House - indeterminate date, Kilmacnevan, Co. Westmeath
Co. Westmeath |
House
In the south-west corner of an Early Christian ecclesiastical enclosure in County Westmeath, a set of low wall footings traces the outline of a small rectangular building, roughly five metres by four, with a two-metre-wide entrance facing north.
The structure is of indeterminate date and uncertain function, but its position within an enclosure, alongside a church, a graveyard, and a high cross, places it squarely within the orbit of an early monastic settlement at Kilmacnevan. It is the kind of remnant that is easy to walk past without registering, a slight thickening in the grass, a few courses of stone at ankle height, and yet it is one piece of a much larger complex that has been accumulating history in this corner of Westmeath for well over a millennium.

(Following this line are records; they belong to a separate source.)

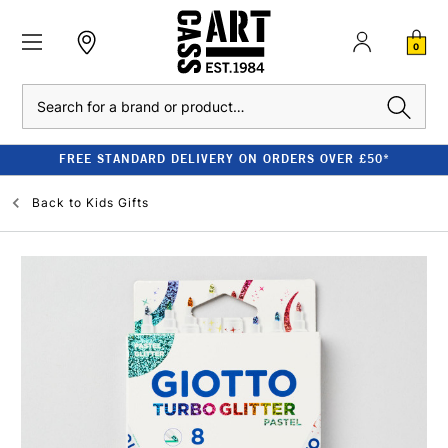
0
Search
FREE STANDARD DELIVERY ON ORDERS OVER £50*
Back to
Kids Gifts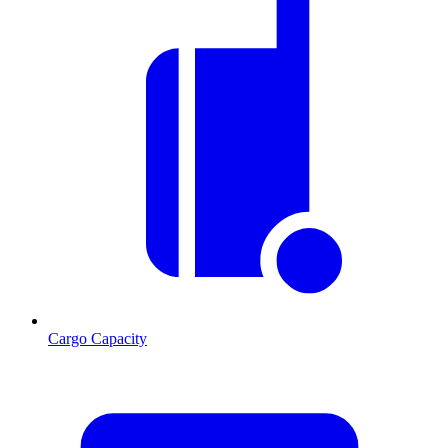
Cargo Capacity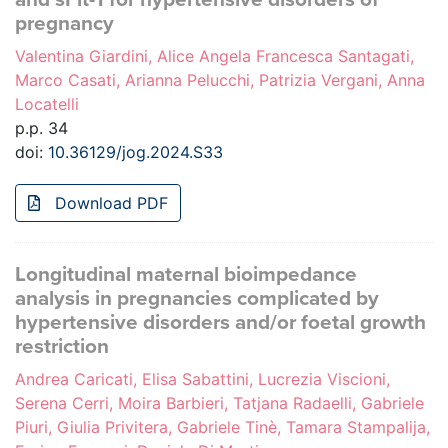
pregnancy
Valentina Giardini, Alice Angela Francesca Santagati,
Marco Casati, Arianna Pelucchi, Patrizia Vergani, Anna
Locatelli
p.p. 34
doi:
10.36129/jog.2024.S33
Download PDF
Longitudinal maternal bioimpedance
analysis in pregnancies complicated by
hypertensive disorders and/or foetal growth
restriction
Andrea Caricati, Elisa Sabattini, Lucrezia Viscioni,
Serena Cerri, Moira Barbieri, Tatjana Radaelli, Gabriele
Piuri, Giulia Privitera, Gabriele Tinè, Tamara Stampalija,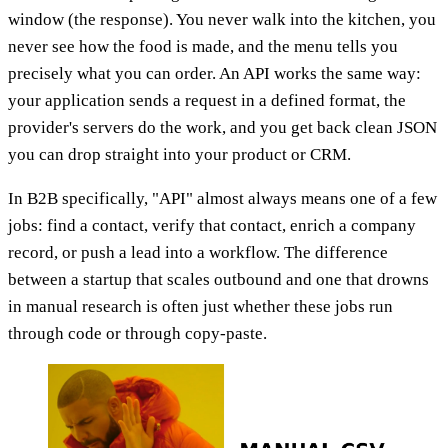
window (the response). You never walk into the kitchen, you
never see how the food is made, and the menu tells you
precisely what you can order. An API works the same way:
your application sends a request in a defined format, the
provider's servers do the work, and you get back clean JSON
you can drop straight into your product or CRM.
In B2B specifically, "API" almost always means one of a few
jobs: find a contact, verify that contact, enrich a company
record, or push a lead into a workflow. The difference
between a startup that scales outbound and one that drowns
in manual research is often just whether these jobs run
through code or through copy-paste.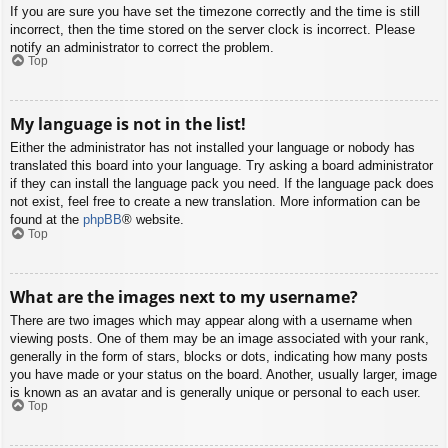
If you are sure you have set the timezone correctly and the time is still
incorrect, then the time stored on the server clock is incorrect. Please
notify an administrator to correct the problem.
Top
My language is not in the list!
Either the administrator has not installed your language or nobody has
translated this board into your language. Try asking a board administrator
if they can install the language pack you need. If the language pack does
not exist, feel free to create a new translation. More information can be
found at the
phpBB
® website.
Top
What are the images next to my username?
There are two images which may appear along with a username when
viewing posts. One of them may be an image associated with your rank,
generally in the form of stars, blocks or dots, indicating how many posts
you have made or your status on the board. Another, usually larger, image
is known as an avatar and is generally unique or personal to each user.
Top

The Kilmacnevan site was placed on the Register of Historic Monuments in 1989, though the monuments themselves belong to a far older story. The ecclesiastical enclosure, a roughly defined boundary that would have demarcated sacred or monastic ground in the early medieval period, contains within its south-west quadrant these wall footings of the possible house. Immediately to the north-north-east stand the church, the graveyard, and a high cross, the latter being a form of carved stone monument associated with Irish monasticism from roughly the eighth century onwards. The Schools' Collection of 1937 to 1939, a folklore archive compiled by schoolchildren across Ireland under the direction of the Irish Folklore Commission, recorded a local memory of the place that is worth pausing over. Children in the area noted that there had once been a town where the graveyard now lies, and that a monastery had stood within it, with ruins still visible in one corner. That oral tradition, gathered in the late 1930s, was describing something that archaeology has since confirmed in outline, a settled, bounded community of some complexity, reduced over centuries to foundations and a few upstanding stones.